Even aside from poor ethics, AI art is ripe with mistakes that wouldn't happen if you simply hired actual artists. Those blunders are incredibly common because AI art struggles with a lot of human anatomy, resulting in horrifying messes that tend to blend features or miss out key parts altogether. These are things real people wouldn't do.

But it's not just art that Roiland and developer Squanch Games used AI for, as lead designer Erich Meyr told Sky News that they used AI to prototype character voices, with one minor role even making the cut. Much as with the art community, voice actors have spoken out against using AI to do voice work, given that it takes jobs away from actual actors, while also creating the mindset that it's, again, grunt work, rather than a passionate form of expression.

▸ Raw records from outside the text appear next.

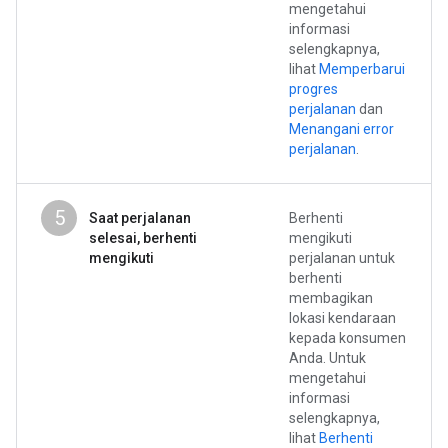
mengetahui
informasi
selengkapnya,
lihat
Memperbarui
progres
perjalanan
dan
Menangani error
perjalanan
.
5
Saat perjalanan
Berhenti
selesai, berhenti
mengikuti
mengikuti
perjalanan untuk
berhenti
membagikan
lokasi kendaraan
kepada konsumen
Anda. Untuk
mengetahui
informasi
selengkapnya,
lihat
Berhenti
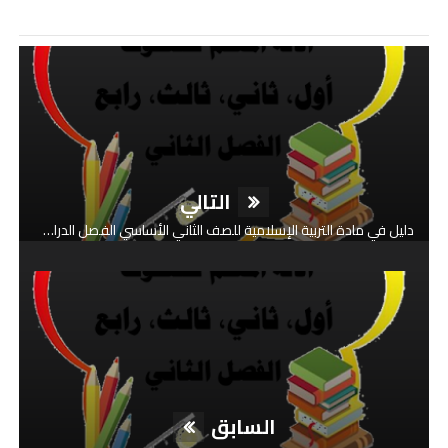
التالي
دليل في مادة التربية الإسلامية للصف الثاني الأساسي الفصل الدراسي الثاني
السابق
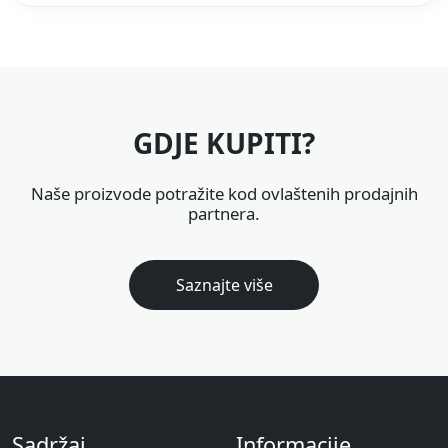
GDJE KUPITI?
Naše proizvode potražite kod ovlaštenih prodajnih
partnera.
Saznajte više
Sadržaj
Informacije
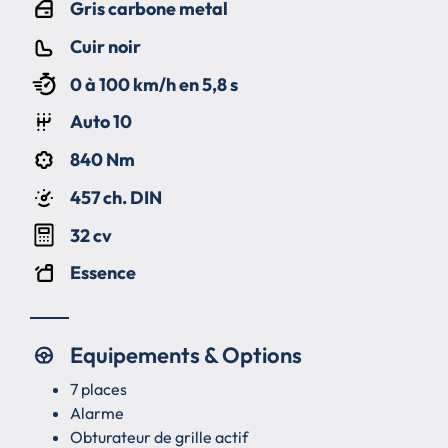
Gris carbone metal
Cuir noir
0 à 100 km/h en 5,8 s
Auto 10
840 Nm
457 ch. DIN
32 cv
Essence
Equipements & Options
7 places
Alarme
Obturateur de grille actif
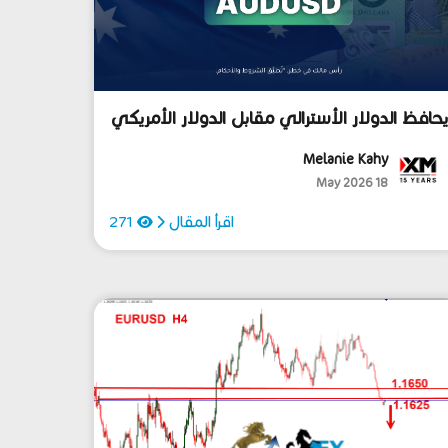
حافظ الدولار الأسترالي مقابل الدولار الأمريكي
لى اتجاهه الصاعد!
Melanie Kahy
18 May 2026
اقرأ المقال
271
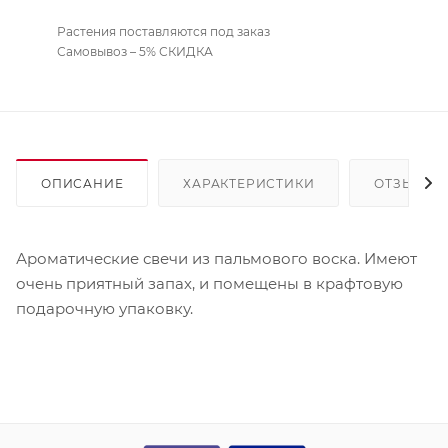
Растения поставляются под заказ
Самовывоз – 5% СКИДКА
ОПИСАНИЕ
ХАРАКТЕРИСТИКИ
ОТЗЫВЫ
Ароматические свечи из пальмового воска. Имеют
очень приятный запах, и помещены в крафтовую
подарочную упаковку.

And once again, aside from poor ethics, it's just not that good. AI voice work tends to be stilted and uncanny, noticably inhuman. We saw this with Luke Skywalker in The Book of Boba Fett who had emotionless eyes and a monotone voice, turning what was once a full-of-life character into a robot wheeled out to make the fans scream with excitement as they saw their childhood brought back to life like a puppeteered corpse.

Between deepfake film characters, talk of streamlining game dev with AI, and now it actually being used in High On Life, it's a worrying precedent for the future of the industry. Just hire artists.